(INFORMATION SUPPLIED Opens)

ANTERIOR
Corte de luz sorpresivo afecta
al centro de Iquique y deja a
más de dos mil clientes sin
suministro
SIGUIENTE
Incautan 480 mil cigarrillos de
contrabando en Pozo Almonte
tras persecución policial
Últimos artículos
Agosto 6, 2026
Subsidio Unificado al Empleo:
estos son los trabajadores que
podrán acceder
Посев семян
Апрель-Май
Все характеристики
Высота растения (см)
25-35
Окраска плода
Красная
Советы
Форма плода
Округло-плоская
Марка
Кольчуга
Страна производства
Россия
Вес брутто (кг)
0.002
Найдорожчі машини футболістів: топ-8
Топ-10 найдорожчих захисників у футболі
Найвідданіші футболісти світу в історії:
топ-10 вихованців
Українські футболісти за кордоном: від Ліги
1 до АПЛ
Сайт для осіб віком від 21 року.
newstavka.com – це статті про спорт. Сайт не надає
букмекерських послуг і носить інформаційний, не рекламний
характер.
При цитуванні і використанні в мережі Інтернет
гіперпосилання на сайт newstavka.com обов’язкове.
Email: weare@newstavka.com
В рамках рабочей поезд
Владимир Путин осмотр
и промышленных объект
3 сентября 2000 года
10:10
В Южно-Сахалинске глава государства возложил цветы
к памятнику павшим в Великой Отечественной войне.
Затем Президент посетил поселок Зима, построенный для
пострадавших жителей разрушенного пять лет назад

(INFORMATION SUPPLIED Closes)
(INFORMATION SUPPLIED Opens)

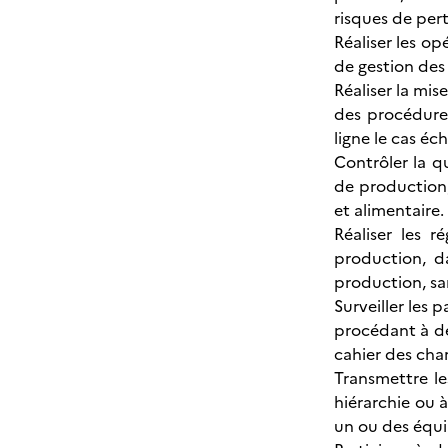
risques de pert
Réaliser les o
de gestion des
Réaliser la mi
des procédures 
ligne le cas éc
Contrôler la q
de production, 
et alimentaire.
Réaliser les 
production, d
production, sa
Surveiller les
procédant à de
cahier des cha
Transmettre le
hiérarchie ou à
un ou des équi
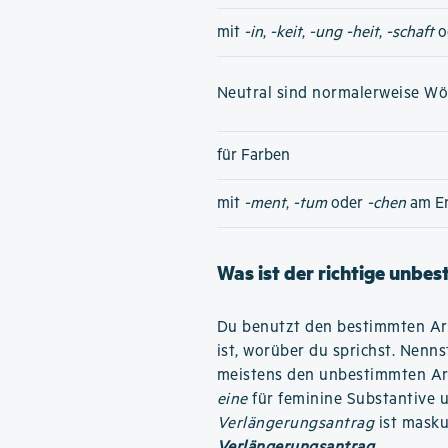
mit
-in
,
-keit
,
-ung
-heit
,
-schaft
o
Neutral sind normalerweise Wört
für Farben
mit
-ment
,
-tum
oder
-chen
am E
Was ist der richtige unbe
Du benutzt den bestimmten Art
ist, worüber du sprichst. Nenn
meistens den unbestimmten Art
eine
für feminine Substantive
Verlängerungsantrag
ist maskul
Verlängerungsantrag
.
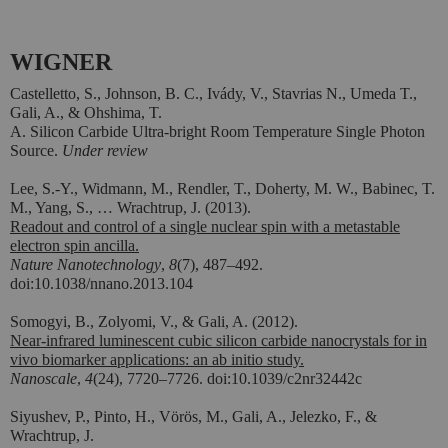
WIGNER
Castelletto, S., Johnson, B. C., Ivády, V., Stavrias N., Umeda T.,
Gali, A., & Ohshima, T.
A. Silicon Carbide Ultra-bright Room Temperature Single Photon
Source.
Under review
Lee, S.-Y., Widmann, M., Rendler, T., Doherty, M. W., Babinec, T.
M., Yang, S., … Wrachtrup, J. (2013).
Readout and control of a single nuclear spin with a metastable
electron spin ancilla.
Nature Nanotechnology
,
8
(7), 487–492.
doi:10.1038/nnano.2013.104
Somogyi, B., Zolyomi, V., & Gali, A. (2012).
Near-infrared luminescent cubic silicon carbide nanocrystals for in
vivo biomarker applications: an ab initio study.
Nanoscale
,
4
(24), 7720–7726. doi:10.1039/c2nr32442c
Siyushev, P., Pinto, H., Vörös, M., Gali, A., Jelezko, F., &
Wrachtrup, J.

(INFORMATION SUPPLIED Closes)

DIRECTIONS FOR THIS TASK:
Now transcribe the lines above exactly, starting at the line containing "ist, worüber du sprichst. Nenn" and ending at the line containing "electron spin ancilla.", both lines included, pictures excluded.

EXPECTED ANSWER:
ist, worüber du sprichst. Nenn
meistens den unbestimmten Art
eine
für feminine Substantive
Verlängerungsantrag
ist maskul
Verlängerungsantrag
.
WIGNER
Castelletto, S., Johnson, B. C., Ivády, V., Stavrias N., Umeda T.,
Gali, A., & Ohshima, T.
A. Silicon Carbide Ultra-bright Room Temperature Single Photon
Source.
Under review
Lee, S.-Y., Widmann, M., Rendler, T., Doherty, M. W., Babinec, T.
M., Yang, S., … Wrachtrup, J. (2013).
Readout and control of a single nuclear spin with a metastable
electron spin ancilla.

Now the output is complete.